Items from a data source
====

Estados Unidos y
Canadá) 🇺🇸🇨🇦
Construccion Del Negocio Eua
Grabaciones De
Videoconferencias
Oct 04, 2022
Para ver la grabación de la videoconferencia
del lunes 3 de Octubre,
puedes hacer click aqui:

====

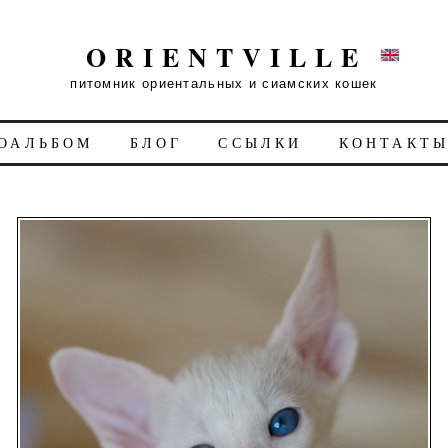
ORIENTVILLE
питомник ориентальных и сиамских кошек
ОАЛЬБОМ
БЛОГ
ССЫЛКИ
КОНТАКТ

====

Task prompt
Beginning at the line above that contains "Estados Unidos y", return each line exactly through the line that contains "puedes hacer click", and no others.

Answer to this exercise
Estados Unidos y
Canadá) 🇺🇸🇨🇦
Construccion Del Negocio Eua
Grabaciones De
Videoconferencias
Oct 04, 2022
Para ver la grabación de la videoconferencia
del lunes 3 de Octubre,
puedes hacer click aqui:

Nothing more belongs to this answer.